• **Instructions for the task**
Go through the records and report each line in which the word "auto" occurs.

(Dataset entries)
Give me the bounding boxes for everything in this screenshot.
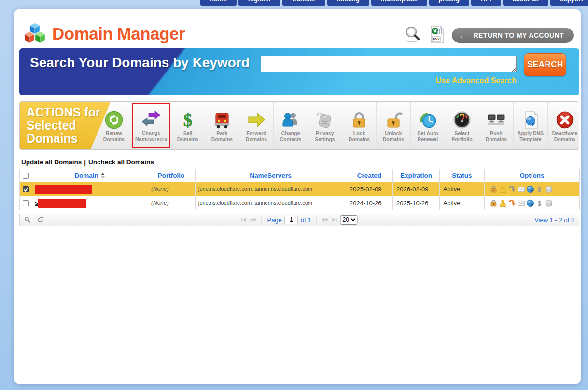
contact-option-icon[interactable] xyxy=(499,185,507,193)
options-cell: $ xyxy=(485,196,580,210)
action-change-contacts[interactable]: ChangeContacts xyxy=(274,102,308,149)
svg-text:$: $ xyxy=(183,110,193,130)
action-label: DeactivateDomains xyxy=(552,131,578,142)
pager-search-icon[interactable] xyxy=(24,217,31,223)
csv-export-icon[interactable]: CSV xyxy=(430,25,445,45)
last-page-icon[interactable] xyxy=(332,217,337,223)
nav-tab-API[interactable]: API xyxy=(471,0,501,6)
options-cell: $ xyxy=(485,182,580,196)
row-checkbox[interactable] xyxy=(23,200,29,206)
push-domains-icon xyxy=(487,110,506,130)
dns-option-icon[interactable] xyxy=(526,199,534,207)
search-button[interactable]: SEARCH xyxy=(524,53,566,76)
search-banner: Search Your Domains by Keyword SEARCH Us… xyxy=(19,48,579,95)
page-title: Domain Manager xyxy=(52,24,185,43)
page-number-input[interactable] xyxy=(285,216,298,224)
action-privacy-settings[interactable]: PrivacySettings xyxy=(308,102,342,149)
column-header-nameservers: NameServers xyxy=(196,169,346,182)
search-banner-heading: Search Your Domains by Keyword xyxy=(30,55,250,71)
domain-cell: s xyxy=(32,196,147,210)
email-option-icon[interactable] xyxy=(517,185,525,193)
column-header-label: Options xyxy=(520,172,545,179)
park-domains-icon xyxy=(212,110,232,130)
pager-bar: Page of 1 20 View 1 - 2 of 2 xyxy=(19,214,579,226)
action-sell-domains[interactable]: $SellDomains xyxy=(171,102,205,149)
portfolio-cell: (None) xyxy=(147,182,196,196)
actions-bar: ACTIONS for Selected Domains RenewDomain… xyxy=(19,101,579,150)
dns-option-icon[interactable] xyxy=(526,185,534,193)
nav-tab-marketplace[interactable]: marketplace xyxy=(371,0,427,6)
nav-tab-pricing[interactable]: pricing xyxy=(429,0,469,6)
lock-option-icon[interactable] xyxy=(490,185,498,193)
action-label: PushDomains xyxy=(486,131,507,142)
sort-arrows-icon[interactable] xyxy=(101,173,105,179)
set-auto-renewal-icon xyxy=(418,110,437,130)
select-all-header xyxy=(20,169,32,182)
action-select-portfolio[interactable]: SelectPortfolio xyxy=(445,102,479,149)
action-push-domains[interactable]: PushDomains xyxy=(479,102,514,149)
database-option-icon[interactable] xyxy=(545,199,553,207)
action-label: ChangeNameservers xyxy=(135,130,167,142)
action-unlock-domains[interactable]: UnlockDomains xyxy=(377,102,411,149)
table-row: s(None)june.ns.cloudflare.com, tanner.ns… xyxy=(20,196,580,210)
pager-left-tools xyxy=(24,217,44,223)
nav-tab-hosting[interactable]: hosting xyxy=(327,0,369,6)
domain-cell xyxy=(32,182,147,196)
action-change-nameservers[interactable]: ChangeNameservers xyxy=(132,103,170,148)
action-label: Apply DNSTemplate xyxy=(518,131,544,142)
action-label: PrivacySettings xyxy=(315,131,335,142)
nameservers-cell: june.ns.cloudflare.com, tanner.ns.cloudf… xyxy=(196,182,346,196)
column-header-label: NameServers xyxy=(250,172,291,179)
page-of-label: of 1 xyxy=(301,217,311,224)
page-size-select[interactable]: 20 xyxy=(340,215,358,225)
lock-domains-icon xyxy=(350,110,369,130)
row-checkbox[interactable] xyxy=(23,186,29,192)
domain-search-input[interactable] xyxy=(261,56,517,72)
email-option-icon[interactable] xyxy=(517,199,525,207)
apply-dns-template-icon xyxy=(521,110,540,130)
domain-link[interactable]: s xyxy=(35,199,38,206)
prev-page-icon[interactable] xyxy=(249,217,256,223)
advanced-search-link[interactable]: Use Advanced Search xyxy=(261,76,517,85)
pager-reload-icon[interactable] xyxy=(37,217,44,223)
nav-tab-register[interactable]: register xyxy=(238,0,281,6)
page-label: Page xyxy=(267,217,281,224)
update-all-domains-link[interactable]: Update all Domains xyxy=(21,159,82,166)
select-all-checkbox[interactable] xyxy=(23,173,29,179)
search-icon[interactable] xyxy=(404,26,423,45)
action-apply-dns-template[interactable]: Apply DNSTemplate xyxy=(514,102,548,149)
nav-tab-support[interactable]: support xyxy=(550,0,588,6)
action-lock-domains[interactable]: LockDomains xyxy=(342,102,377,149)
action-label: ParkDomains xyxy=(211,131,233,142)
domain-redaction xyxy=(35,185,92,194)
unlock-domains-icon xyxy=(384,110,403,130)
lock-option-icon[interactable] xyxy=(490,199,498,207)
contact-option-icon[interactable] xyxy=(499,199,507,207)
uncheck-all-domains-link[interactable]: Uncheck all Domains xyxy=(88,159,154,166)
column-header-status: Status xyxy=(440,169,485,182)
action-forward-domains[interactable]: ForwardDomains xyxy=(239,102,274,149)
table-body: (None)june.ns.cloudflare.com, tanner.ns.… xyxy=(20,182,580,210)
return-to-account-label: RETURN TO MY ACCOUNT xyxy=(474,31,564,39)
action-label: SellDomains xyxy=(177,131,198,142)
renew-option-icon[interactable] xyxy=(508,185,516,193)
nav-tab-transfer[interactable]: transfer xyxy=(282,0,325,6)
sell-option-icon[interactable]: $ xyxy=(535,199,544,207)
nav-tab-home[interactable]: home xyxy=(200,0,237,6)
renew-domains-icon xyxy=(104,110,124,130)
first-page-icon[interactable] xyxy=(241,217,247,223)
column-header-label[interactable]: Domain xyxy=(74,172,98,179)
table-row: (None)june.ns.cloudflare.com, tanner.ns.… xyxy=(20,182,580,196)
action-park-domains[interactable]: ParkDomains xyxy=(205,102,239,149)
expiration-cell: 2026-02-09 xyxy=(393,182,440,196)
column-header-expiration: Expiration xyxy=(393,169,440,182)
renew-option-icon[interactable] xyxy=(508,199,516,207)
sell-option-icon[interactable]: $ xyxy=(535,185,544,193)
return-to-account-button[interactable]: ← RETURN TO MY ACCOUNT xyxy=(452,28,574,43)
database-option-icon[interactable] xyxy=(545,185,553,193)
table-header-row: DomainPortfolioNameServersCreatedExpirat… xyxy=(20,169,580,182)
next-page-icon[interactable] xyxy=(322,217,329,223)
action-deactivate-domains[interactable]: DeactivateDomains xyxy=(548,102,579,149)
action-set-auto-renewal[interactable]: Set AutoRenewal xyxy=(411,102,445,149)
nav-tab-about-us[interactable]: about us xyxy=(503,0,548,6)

• **Response area**
set-auto-renewal-icon xyxy=(418,110,437,130)
action-set-auto-renewal[interactable]: Set AutoRenewal xyxy=(411,102,445,149)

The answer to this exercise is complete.